In her email, Richard said, “MassDOT will recommend initiating a project for replacing the bridge” after replacing the stairs this summer.

However, the proposal to replace the stairs is not the only plan the DOT is looking at to improve route 9 pedestrian traffic. Another proposal attempting to solve the problem suggests the installation of a pedestrian crosswalk further down route 9 at Maynard road.

MassDOT spokesperson Michael Verseckes said that although each project may be planned and funded separately, there is a possibility that one might take precedence over the other, though it isn’t clear which would be the priority.
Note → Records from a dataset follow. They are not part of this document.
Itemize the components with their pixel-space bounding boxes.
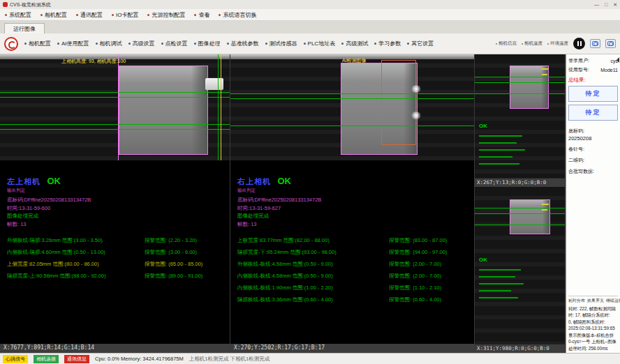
env-temp-label: 环境温度 [547, 40, 568, 47]
panel-spacer [568, 175, 618, 296]
detection-done-text: 上相机1检测完成 下相机1检测完成 [189, 356, 270, 363]
tool-sensor-test[interactable]: 测试传感器 [265, 40, 297, 47]
collapse-arrow-icon[interactable] [614, 57, 619, 63]
right-image-label: AI检测图像 [342, 57, 367, 64]
tool-camera-debug[interactable]: 相机调试 [96, 40, 122, 47]
model-value: Mode11 [600, 68, 618, 73]
menu-light-config[interactable]: 光源控制配置 [147, 11, 185, 19]
small-camera-canvas-1[interactable]: OK [475, 54, 565, 179]
stats-line: 0, 帧隔图和系统时: [568, 319, 618, 325]
stats-tab-2[interactable]: 效果开关 [587, 298, 604, 304]
heartbeat-badge: 心跳信号 [3, 355, 28, 363]
stats-line: 2025:02:08-13:31:59:65 [568, 325, 618, 331]
tool-camera-config[interactable]: 相机配置 [24, 40, 51, 47]
green-guide-line [475, 225, 565, 225]
left-pixel-readout: X:7677,Y:891;R:14;G:14;B:14 [0, 344, 230, 353]
right-result-panel: 右上相机 OK 输出判定 底标码:DFffine2025020813313472… [230, 160, 474, 344]
right-camera-view: AI检测图像 右上相机 OK 输出判定 底标码:DFffine202502081… [230, 54, 475, 353]
mini-text-line [479, 163, 519, 165]
tool-learn-params[interactable]: 学习参数 [374, 40, 401, 47]
right-result-title: 右上相机 [237, 177, 271, 185]
stats-line: 处理时间: 258.00ms [568, 345, 618, 351]
small-ok-text: OK [479, 257, 487, 263]
camera-capture-button-2[interactable] [605, 39, 616, 48]
right-barcode: 底标码:DFffine2025020813313472B [237, 196, 467, 204]
pause-button[interactable] [573, 38, 585, 50]
reflection-flare [411, 85, 422, 93]
right-camera-canvas[interactable]: AI检测图像 [230, 54, 474, 160]
menu-camera-config[interactable]: 相机配置 [40, 11, 67, 19]
left-camera-canvas[interactable]: 上相机高度: 93, 相机高度:100 [0, 54, 230, 160]
measurement-value: 隔膜宽度-上:90.56mm 范围:(88.00 - 92.00) [7, 273, 145, 280]
stats-tab-1[interactable]: 耗时分布 [568, 298, 585, 304]
menu-comm-config[interactable]: 通讯配置 [76, 11, 103, 19]
result-indicator-2: 待定 [568, 105, 618, 121]
tool-spot-check[interactable]: 点检设置 [161, 40, 188, 47]
green-vertical-line [218, 54, 219, 160]
green-guide-line [230, 93, 474, 94]
measurement-alarm: 报警范围: (94.00 - 97.00) [389, 249, 467, 256]
measurement-alarm: 报警范围: (89.00 - 91.00) [145, 273, 223, 280]
left-camera-view: 上相机高度: 93, 相机高度:100 左上相机 OK 输出判定 底标码:DFf… [0, 54, 230, 353]
camera-capture-button-1[interactable] [590, 39, 600, 48]
menu-io-config[interactable]: IO卡配置 [112, 11, 138, 19]
measurement-value: 外侧极线-隔膜:3.26mm 范围:(3.00 - 3.50) [7, 237, 145, 244]
small-camera-canvas-2[interactable]: OK [475, 187, 565, 344]
tab-run-image[interactable]: 运行图像 [4, 23, 45, 33]
login-label: 登录用户: [568, 57, 589, 64]
batch-label: 合批写数据: [568, 168, 618, 175]
right-pixel-readout: X:270;Y:2502;R:17;G:17;B:17 [230, 344, 474, 353]
green-guide-line [230, 126, 474, 126]
minimize-icon[interactable]: — [594, 2, 599, 7]
right-process-done: 图像处理完成 [237, 212, 467, 220]
tool-image-process[interactable]: 图像处理 [194, 40, 221, 47]
tool-advanced-test[interactable]: 高级测试 [341, 40, 368, 47]
tool-other-settings[interactable]: 其它设置 [407, 40, 434, 47]
menu-system-config[interactable]: 系统配置 [5, 11, 31, 19]
mini-text-line [479, 142, 517, 144]
left-frame-count: 帧数: 13 [7, 220, 223, 229]
left-image-label: 上相机高度: 93, 相机高度:100 [61, 58, 126, 65]
mini-text-line [479, 283, 524, 285]
mini-text-line [479, 269, 521, 271]
toolbar: 相机配置 AI使用配置 相机调试 高级设置 点检设置 图像处理 基准线参数 测试… [0, 33, 620, 54]
close-icon[interactable]: ✕ [613, 2, 617, 7]
tool-ai-config[interactable]: AI使用配置 [57, 40, 89, 47]
stats-line: 0-cys=一号 上相机--图像 [568, 338, 618, 344]
small-views-column: OK X:267;Y:13;R:0;G:0;B:0 [475, 54, 566, 353]
green-guide-line [0, 124, 230, 125]
small-camera-view-2: OK X:311;Y:980;R:0;G:0;B:0 [475, 187, 565, 353]
yellow-marker [542, 204, 549, 205]
left-barcode: 底标码:DFffine2025020813313472B [7, 196, 223, 204]
measurement-value: 内侧极线-极线:4.58mm 范围:(0.50 - 9.00) [237, 273, 389, 280]
part-region [510, 66, 549, 109]
green-guide-line [230, 98, 474, 99]
yellow-marker [542, 74, 547, 75]
maximize-icon[interactable]: □ [605, 2, 607, 7]
menu-language-switch[interactable]: 系统语言切换 [219, 11, 256, 19]
app-icon [3, 2, 8, 7]
yellow-marker [542, 209, 547, 211]
login-row: 登录用户: cys [568, 57, 618, 64]
barcode-label: 底标码: [568, 128, 618, 135]
tool-plc-table[interactable]: PLC地址表 [304, 40, 336, 47]
measurement-alarm: 报警范围: (2.20 - 3.20) [145, 237, 223, 244]
green-guide-line [0, 92, 230, 93]
measurement-value: 上极宽度:83.77mm 范围:(82.00 - 88.00) [237, 237, 389, 244]
measurement-value: 隔膜极线-极线:3.36mm 范围:(0.60 - 4.00) [237, 296, 389, 303]
tool-advanced-settings[interactable]: 高级设置 [128, 40, 155, 47]
qr-label: 二维码: [568, 157, 618, 164]
stats-tab-3[interactable]: 继续运行 [606, 298, 620, 304]
comm-status-badge: 通讯信息 [64, 355, 89, 363]
magenta-edge-line [118, 54, 119, 160]
green-guide-line [0, 129, 230, 130]
barcode-value: 20250208 [568, 135, 618, 142]
tool-baseline-params[interactable]: 基准线参数 [227, 40, 259, 47]
info-panel: 登录用户: cys 使用型号: Mode11 总结果: 待定 待定 底标码: 2… [566, 54, 620, 353]
measurement-alarm: 报警范围: (1.10 - 2.10) [389, 285, 467, 291]
left-measurements: 外侧极线-隔膜:3.26mm 范围:(3.00 - 3.50) 报警范围: (2… [7, 237, 223, 280]
green-guide-line [475, 82, 565, 83]
model-label: 使用型号: [568, 66, 589, 73]
menu-view[interactable]: 查看 [194, 11, 209, 19]
left-process-done: 图像处理完成 [7, 212, 223, 220]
As of right now, the footbridge itself is still accessible via a handicapped ramp located near the stairs. However, some students believe that the decision to close the stairs came too late.

Graduate student Nick Magliozzi said he has not used the stairs in “a couple of years, but even back then, they didn’t feel safe.” He added that he believes the entire structure “was not very good,” and that he was not surprised that an entire stair crumbled off the stairway. “I always took the handicapped ramp anyway.”

Nicole Gonzalves, a senior, said, “The stairs have been pretty messed up,” and even before they were closed, she almost fell off of them “a few times.”

Sophomore Sam Stratton said, “You know, if a stair fell off, they probably should have done it earlier.”

Senior Don Freedman said he does not believe the bridge complies with regulations. Freedman stated he believed that the steepness and height of the stairs are “wacky” and added, “I don’t know if they are regulation – I just don’t know if they comply.”

Some students said they were concerned is the bridge was falling apart in one place, other parts of the bridge might potentially fall apart as well – a worry Verseckes said is a “logical concern for students to have.”

Senior Vice President Dale Hamel said in the past, FSU has contacted the DOT with any safety concerns the University has had with the bridge and the DOT “has been responsible about coming out and repairing the bridge over the years.” He added that this time, when the DOT was called to repair the stairs, it was decided that the repairs could not be made and the stairs were closed to the public.

Hamel added that he believes “any efforts by students to highlight these safety issues will be beneficial.”

Senior Diana McDonald said she believes that “shutting down those stairs and deciding to repair them was long overdue.”

She added when she uses the footbridge, “I don’t feel safe. There is no real sidewalk, and the stairs were always really steep. … That footbridge is kind of a pain in the ass.”